--- START ---

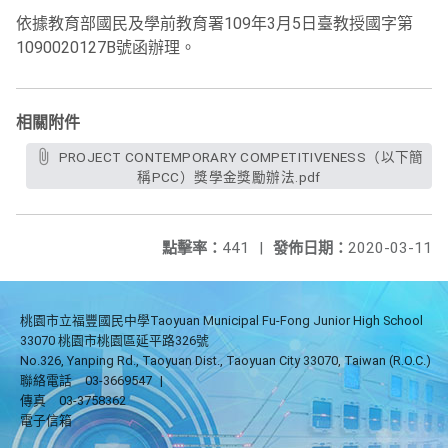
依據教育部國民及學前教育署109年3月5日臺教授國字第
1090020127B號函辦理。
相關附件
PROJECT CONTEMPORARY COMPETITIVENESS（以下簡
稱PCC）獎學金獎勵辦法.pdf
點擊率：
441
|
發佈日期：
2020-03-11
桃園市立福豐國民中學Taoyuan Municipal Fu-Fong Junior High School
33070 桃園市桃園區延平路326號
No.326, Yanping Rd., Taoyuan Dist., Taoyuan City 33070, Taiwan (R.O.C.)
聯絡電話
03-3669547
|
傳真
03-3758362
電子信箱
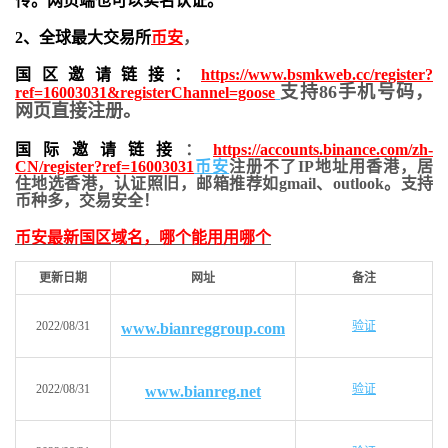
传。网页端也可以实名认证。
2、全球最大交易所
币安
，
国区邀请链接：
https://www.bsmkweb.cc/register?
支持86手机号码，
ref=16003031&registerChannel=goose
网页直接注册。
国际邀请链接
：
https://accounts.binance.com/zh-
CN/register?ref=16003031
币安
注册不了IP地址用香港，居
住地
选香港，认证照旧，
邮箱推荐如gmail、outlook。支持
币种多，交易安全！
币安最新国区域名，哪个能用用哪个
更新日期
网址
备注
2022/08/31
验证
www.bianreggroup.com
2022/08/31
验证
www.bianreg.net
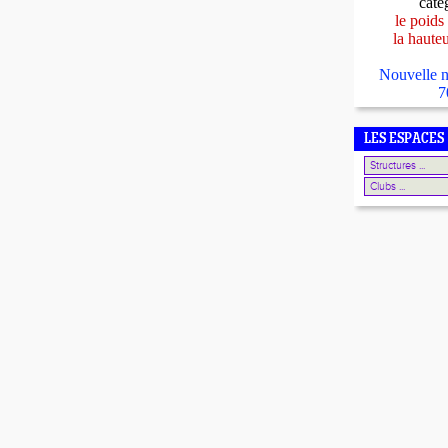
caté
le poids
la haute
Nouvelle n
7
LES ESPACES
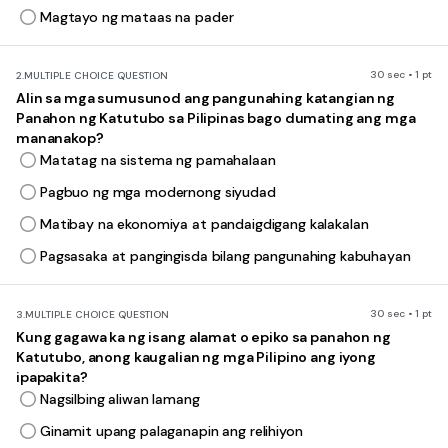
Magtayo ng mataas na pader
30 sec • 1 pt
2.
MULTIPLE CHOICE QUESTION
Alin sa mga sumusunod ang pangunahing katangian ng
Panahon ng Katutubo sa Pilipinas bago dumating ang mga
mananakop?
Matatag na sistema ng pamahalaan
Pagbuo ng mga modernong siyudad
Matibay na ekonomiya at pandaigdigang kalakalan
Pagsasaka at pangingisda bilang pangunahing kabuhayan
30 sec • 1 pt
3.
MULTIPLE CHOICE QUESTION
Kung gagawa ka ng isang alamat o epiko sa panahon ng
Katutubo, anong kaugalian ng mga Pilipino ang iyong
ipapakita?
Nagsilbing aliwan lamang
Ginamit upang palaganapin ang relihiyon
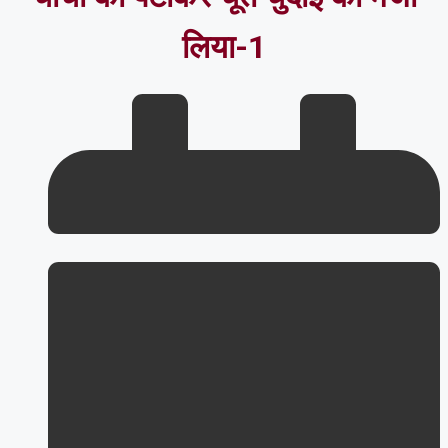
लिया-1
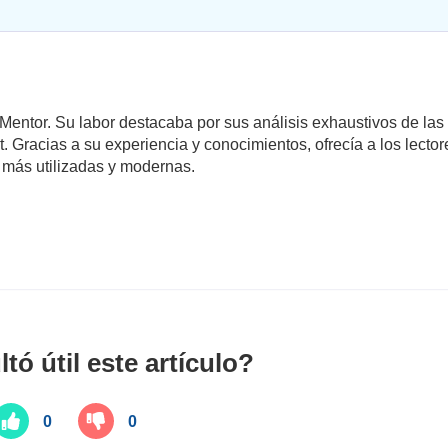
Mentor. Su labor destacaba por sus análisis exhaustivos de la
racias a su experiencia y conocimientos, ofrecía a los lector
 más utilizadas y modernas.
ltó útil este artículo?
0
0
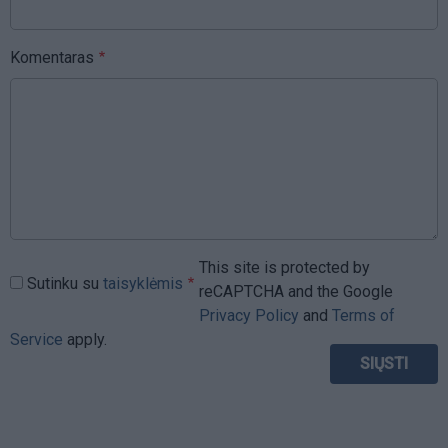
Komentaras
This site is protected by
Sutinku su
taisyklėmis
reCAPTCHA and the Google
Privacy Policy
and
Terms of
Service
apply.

--- END ---

Goal of the exercise:
Return, exactly as they stand, the lines from the opening line of the listing through the line with "33070 桃園市桃園區延平路326號", both ends counted, and no pictures.

Answer area:
依據教育部國民及學前教育署109年3月5日臺教授國字第
1090020127B號函辦理。
相關附件
PROJECT CONTEMPORARY COMPETITIVENESS（以下簡
稱PCC）獎學金獎勵辦法.pdf
點擊率：
441
|
發佈日期：
2020-03-11
桃園市立福豐國民中學Taoyuan Municipal Fu-Fong Junior High School
33070 桃園市桃園區延平路326號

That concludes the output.